▶ **RECORDS TO USE**
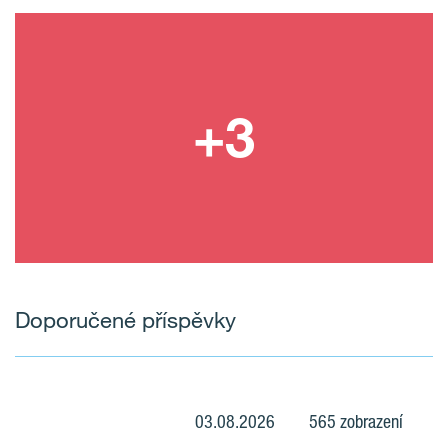
Doporučené příspěvky
03.08.2026
565 zobrazení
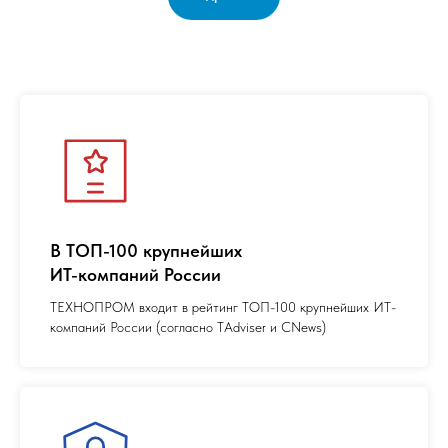
В ТОП-100 крупнейших
ИТ-компаний России
ТЕХНОПРОМ входит в рейтинг ТОП-100 крупнейших ИТ-
компаний России (согласно TAdviser и CNews)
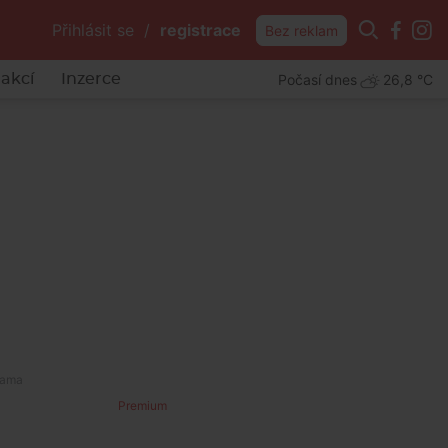
Přihlásit se
/
registrace
Bez reklam
Počasí dnes
26,8 °C
akcí
Inzerce
Premium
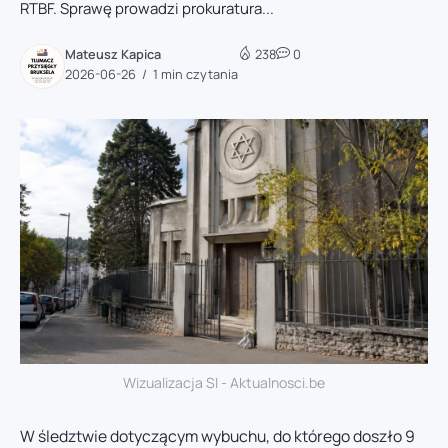
RTBF. Sprawę prowadzi prokuratura...
Mateusz Kapica
238
0
2026-06-26
1 min czytania
Wizualizacja SI - Aktualnosci.be
W śledztwie dotyczącym wybuchu, do którego doszło 9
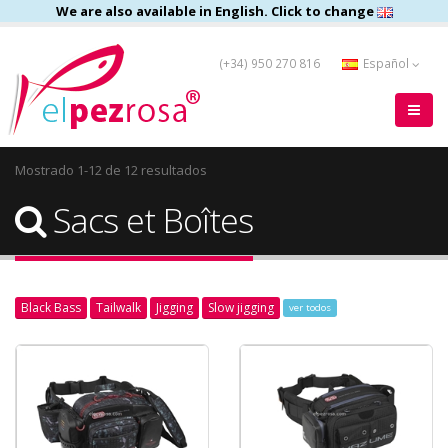
We are also available in English. Click to change
(+34) 950 270 816
Español
Mostrado 1-12 de 12 resultados
Sacs et Boîtes
Black Bass
Tailwalk
Jigging
Slow jigging
ver todos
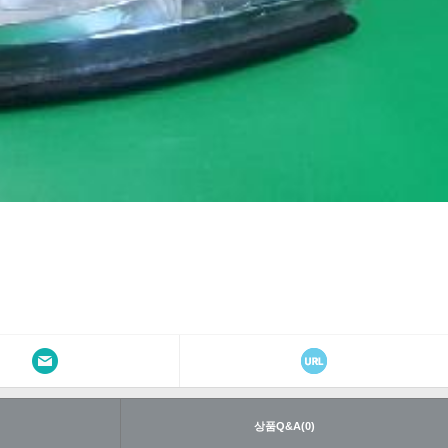
내
상품Q&A(0)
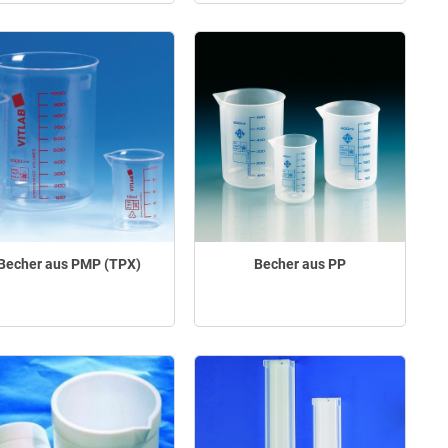
Becher aus PMP (TPX)
Becher aus PP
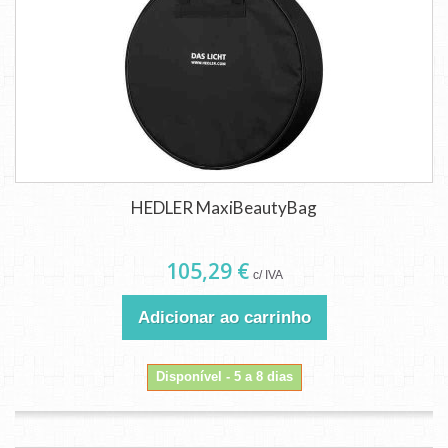
HEDLER MaxiBeautyBag
105,29 €
c/ IVA
Adicionar ao carrinho
Disponível - 5 a 8 dias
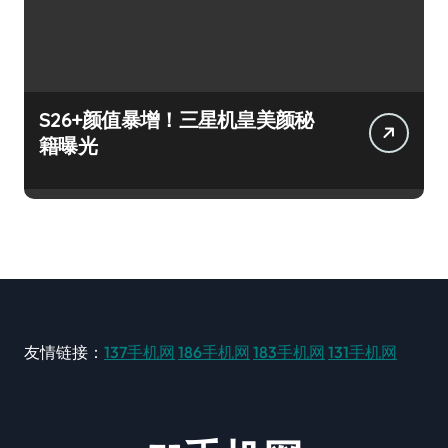
S26+颜值暴增！三星机皇美颜秘
籍曝光
友情链接：
137手机网
186手机网
183手机网
131手机网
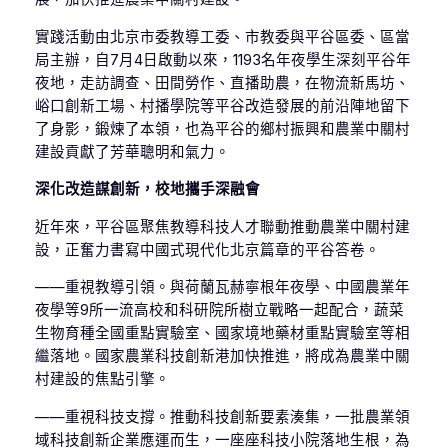
實踐活動由北京市委教導工委、市教委與平谷區委、區當
局主辦，自7月4日啟動以來，1193名年夜學生深刻平谷年
夜地，走訪調查、田間勞作、直播助農，在物流新馬坊、
峪口創新工場、村播學院等平谷改造發展的前沿陣地留下
了身影，鍛煉了本領，也為平谷的鄉村振興和農業中關村
建設貢獻了芳華聰明和氣力。
深化改造謀創新，校地攜手深融會
近年來，平谷區聚焦教導科技人才聯動推動農業中關村建
設，正奮力書寫中國式現代化北京篇章的平谷答卷。
——重視教導引領。與荷蘭瓦赫寧根年夜學、中國農業年
夜學等9所一流高校和科研院所樹立戰略一起配合，蔬菜
生物育種全國重點實驗室、國家境地藥材重點實驗室等相
繼落地。國家農業科技創新港加快推進，將成為農業中關
村建設的焦點引擎。
——重視科技支撐。推動科技創新要素湊集，一批農業領
域科技創新企業應運而生，一座座科技小院落地生根，為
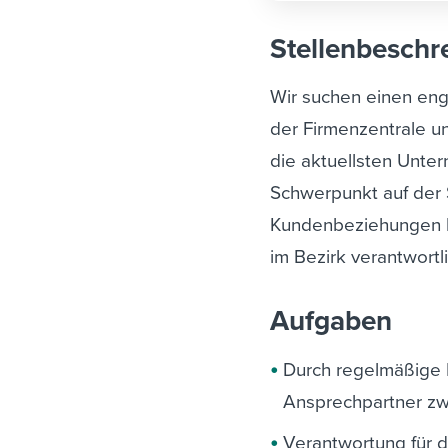
Stellenbeschr
Wir suchen einen enga
der Firmenzentrale un
die aktuellsten Unter
Schwerpunkt auf der
Kundenbeziehungen lie
im Bezirk verantwortl
Aufgaben
Durch regelmäßige 
Ansprechpartner zwi
Verantwortung für d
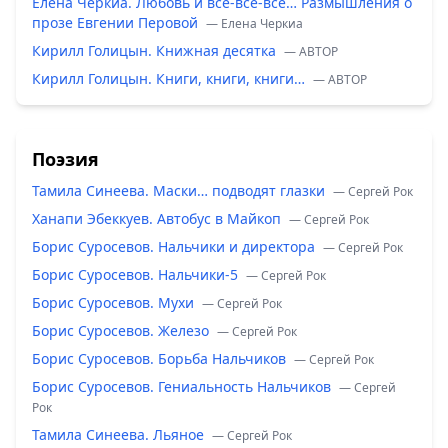
Елена Черкиа. Любовь и всё-всё-всё… Размышления о
прозе Евгении Перовой
— Елена Черкиа
Кирилл Голицын. Книжная десятка
— ABTOP
Кирилл Голицын. Книги, книги, книги…
— ABTOP
Поэзия
Тамила Синеева. Маски… подводят глазки
— Сергей Рок
Ханапи Эбеккуев. Автобус в Майкоп
— Сергей Рок
Борис Суросевов. Нальчики и директора
— Сергей Рок
Борис Суросевов. Нальчики-5
— Сергей Рок
Борис Суросевов. Мухи
— Сергей Рок
Борис Суросевов. Железо
— Сергей Рок
Борис Суросевов. Борьба Нальчиков
— Сергей Рок
Борис Суросевов. Гениальность Нальчиков
— Сергей
Рок
Тамила Синеева. Льяное
— Сергей Рок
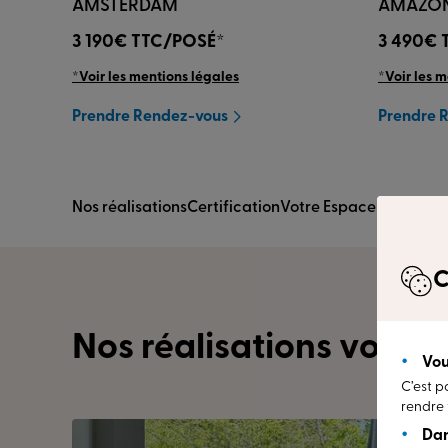
AMSTERDAM
AMAZO
3 190€
TTC/POSÉ*
3 490€
*Voir les mentions légales
*Voir les 
Prendre Rendez-vous
Prendre 
Nos réalisations
Certification
Votre Espace Conseil
Av
C
Nos réalisations vous i
Vou
C’est p
rendre 
Dan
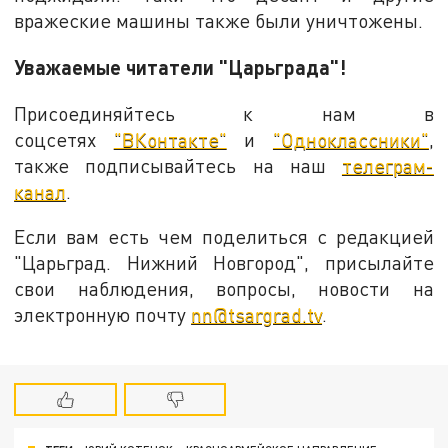
вражеские машины также были уничтожены.
Уважаемые читатели "Царьграда"!
Присоединяйтесь к нам в
соцсетях
"ВКонтакте"
и
"Одноклассники"
,
также подписывайтесь на наш
телеграм-
канал
.
Если вам есть чем поделиться с редакцией
"Царьград. Нижний Новгород", присылайте
свои наблюдения, вопросы, новости на
электронную почту
nn@tsargrad.tv
.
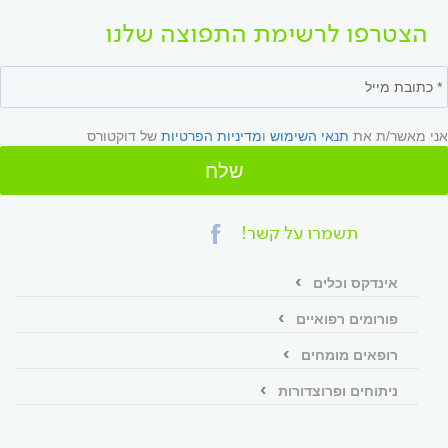
הצטרפו לרשימת התפוצה שלנו
אני מאשר/ת את
תנאי השימוש
ו
מדיניות הפרטיות
של דוקטורס
שלח
תשמרו על קשר!
אינדקס וכלים
פורומים רפואיים
רופאים מומחים
ניתוחים ופרוצדורות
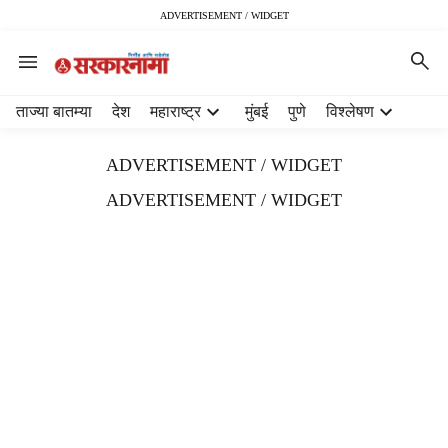
ADVERTISEMENT / WIDGET
H
ताज्या बातम्या
देश
महाराष्ट्र
मुंबई
पुणे
विश्लेषण
e
a
ADVERTISEMENT / WIDGET
d
e
ADVERTISEMENT / WIDGET
r
m
e
n
u
i
t
e
m
s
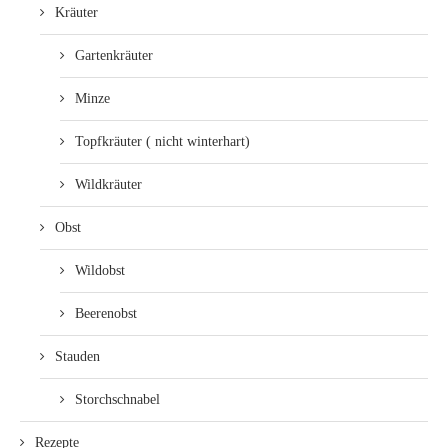
Kräuter
Gartenkräuter
Minze
Topfkräuter ( nicht winterhart)
Wildkräuter
Obst
Wildobst
Beerenobst
Stauden
Storchschnabel
Rezepte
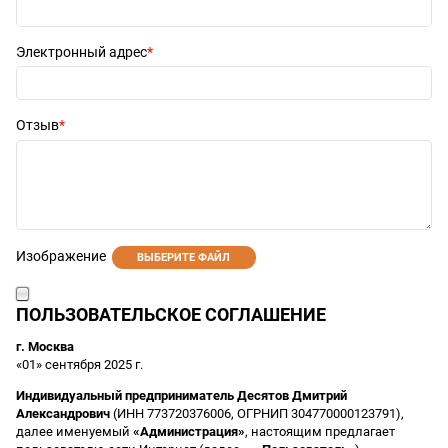
Электронный адрес
Отзыв
Изображение
ВЫБЕРИТЕ ФАЙЛ
ПОЛЬЗОВАТЕЛЬСКОЕ СОГЛАШЕНИЕ
г. Москва
«01» сентября 2025 г.
Индивидуальный предприниматель Десятов Дмитрий
Александрович
(ИНН 773720376006, ОГРНИП 304770000123791),
далее именуемый
«Администрация»
, настоящим предлагает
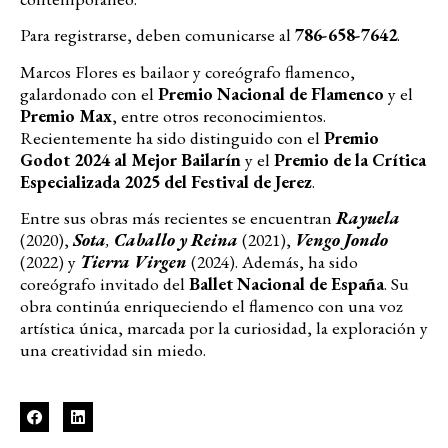
Para registrarse, deben comunicarse al
786-658-7642
.
Marcos Flores es bailaor y coreógrafo flamenco,
galardonado con el
Premio Nacional de Flamenco
y el
Premio Max
, entre otros reconocimientos.
Recientemente ha sido distinguido con el
Premio
Godot 2024 al Mejor Bailarín
y el
Premio de la Crítica
Especializada 2025 del Festival de Jerez
.
Entre sus obras más recientes se encuentran
Rayuela
(2020),
Sota
,
Caballo y Reina
(2021),
Vengo Jondo
(2022) y
Tierra Virgen
(2024). Además, ha sido
coreógrafo invitado del
Ballet Nacional de España
. Su
obra continúa enriqueciendo el flamenco con una voz
artística única, marcada por la curiosidad, la exploración y
una creatividad sin miedo.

▶ **WHAT THE TASK REQUIRES**
Every entry above needs to be duplicated precisely, and none of the pictures should appear.

▶ **RESULT OF THE TASK**
Doporučené příspěvky
03.08.2026
565 zobrazení
В ТОП-100 крупнейших
ИТ-компаний России
ТЕХНОПРОМ входит в рейтинг ТОП-100 крупнейших ИТ-
компаний России (согласно TAdviser и CNews)
Přihlásit se
/
registrace
Bez reklam
Počasí dnes
26,8 °C
akcí
Inzerce
Premium
RTBF. Sprawę prowadzi prokuratura...
Mateusz Kapica
238
0
2026-06-26
1 min czytania
Wizualizacja SI - Aktualnosci.be
W śledztwie dotyczącym wybuchu, do którego doszło 9
We are also available in English. Click to change
(+34) 950 270 816
Español
Mostrado 1-12 de 12 resultados
Sacs et Boîtes
Black Bass
Tailwalk
Jigging
Slow jigging
ver todos
내
상품Q&A(0)
Becher aus PMP (TPX)
Becher aus PP
HEDLER MaxiBeautyBag
105,29 €
c/ IVA
Adicionar ao carrinho
Disponível - 5 a 8 dias
S26+颜值暴增！三星机皇美颜秘
籍曝光
友情链接：
137手机网
186手机网
183手机网
131手机网
實踐活動由北京市委教導工委、市教委與平谷區委、區當
局主辦，自7月4日啟動以來，1193名年夜學生深刻平谷年
夜地，走訪調查、田間勞作、直播助農，在物流新馬坊、
峪口創新工場、村播學院等平谷改造發展的前沿陣地留下
了身影，鍛煉了本領，也為平谷的鄉村振興和農業中關村
建設貢獻了芳華聰明和氣力。
深化改造謀創新，校地攜手深融會
近年來，平谷區聚焦教導科技人才聯動推動農業中關村建
設，正奮力書寫中國式現代化北京篇章的平谷答卷。
——重視教導引領。與荷蘭瓦赫寧根年夜學、中國農業年
夜學等9所一流高校和科研院所樹立戰略一起配合，蔬菜
生物育種全國重點實驗室、國家境地藥材重點實驗室等相
繼落地。國家農業科技創新港加快推進，將成為農業中關
村建設的焦點引擎。
——重視科技支撐。推動科技創新要素湊集，一批農業領
域科技創新企業應運而生，一座座科技小院落地生根，為
Stellenbeschr
Wir suchen einen enga
der Firmenzentrale un
die aktuellsten Unter
Schwerpunkt auf der
Kundenbeziehungen lie
im Bezirk verantwortl
Aufgaben
Durch regelmäßige 
Ansprechpartner zwi
Verantwortung für d
Елена Черкиа. Любовь и всё-всё-всё… Размышления о
прозе Евгении Перовой
— Елена Черкиа
Кирилл Голицын. Книжная десятка
— ABTOP
Кирилл Голицын. Книги, книги, книги…
— ABTOP
Поэзия
Тамила Синеева. Маски… подводят глазки
— Сергей Рок
Ханапи Эбеккуев. Автобус в Майкоп
— Сергей Рок
Борис Суросевов. Нальчики и директора
— Сергей Рок
Борис Суросевов. Нальчики-5
— Сергей Рок
Борис Суросевов. Мухи
— Сергей Рок
Борис Суросевов. Железо
— Сергей Рок
Борис Суросевов. Борьба Нальчиков
— Сергей Рок
Борис Суросевов. Гениальность Нальчиков
— Сергей
Рок
Тамила Синеева. Льяное
— Сергей Рок
AMSTERDAM
AMAZO
3 190€
TTC/POSÉ*
3 490€
*Voir les mentions légales
*Voir les 
Prendre Rendez-vous
Prendre 
Nos réalisations
Certification
Votre Espace Conseil
Av
C
Nos réalisations vous i
Vou
C’est p
rendre 
Dan
вражеские машины также были уничтожены.
Уважаемые читатели "Царьграда"!
Присоединяйтесь к нам в
соцсетях
"ВКонтакте"
и
"Одноклассники"
,
также подписывайтесь на наш
телеграм-
канал
.
Если вам есть чем поделиться с редакцией
"Царьград. Нижний Новгород", присылайте
свои наблюдения, вопросы, новости на
электронную почту
nn@tsargrad.tv
.
הצטרפו לרשימת התפוצה שלנו
אני מאשר/ת את
תנאי השימוש
ו
מדיניות הפרטיות
של דוקטורס
שלח
תשמרו על קשר!
אינדקס וכלים
פורומים רפואיים
רופאים מומחים
ניתוחים ופרוצדורות
ADVERTISEMENT / WIDGET
H
ताज्या बातम्या
देश
महाराष्ट्र
मुंबई
पुणे
विश्लेषण
e
a
ADVERTISEMENT / WIDGET
d
e
ADVERTISEMENT / WIDGET
r
m
e
n
u
i
t
e
m
s
Kräuter
Gartenkräuter
Minze
Topfkräuter ( nicht winterhart)
Wildkräuter
Obst
Wildobst
Beerenobst
Stauden
Storchschnabel
Rezepte
Электронный адрес
Отзыв
Изображение
ВЫБЕРИТЕ ФАЙЛ
ПОЛЬЗОВАТЕЛЬСКОЕ СОГЛАШЕНИЕ
г. Москва
«01» сентября 2025 г.
Индивидуальный предприниматель Десятов Дмитрий
Александрович
(ИНН 773720376006, ОГРНИП 304770000123791),
далее именуемый
«Администрация»
, настоящим предлагает
Para registrarse, deben comunicarse al
786-658-7642
.
Marcos Flores es bailaor y coreógrafo flamenco,
galardonado con el
Premio Nacional de Flamenco
y el
Premio Max
, entre otros reconocimientos.
Recientemente ha sido distinguido con el
Premio
Godot 2024 al Mejor Bailarín
y el
Premio de la Crítica
Especializada 2025 del Festival de Jerez
.
Entre sus obras más recientes se encuentran
Rayuela
(2020),
Sota
,
Caballo y Reina
(2021),
Vengo Jondo
(2022) y
Tierra Virgen
(2024). Además, ha sido
coreógrafo invitado del
Ballet Nacional de España
. Su
obra continúa enriqueciendo el flamenco con una voz
artística única, marcada por la curiosidad, la exploración y
una creatividad sin miedo.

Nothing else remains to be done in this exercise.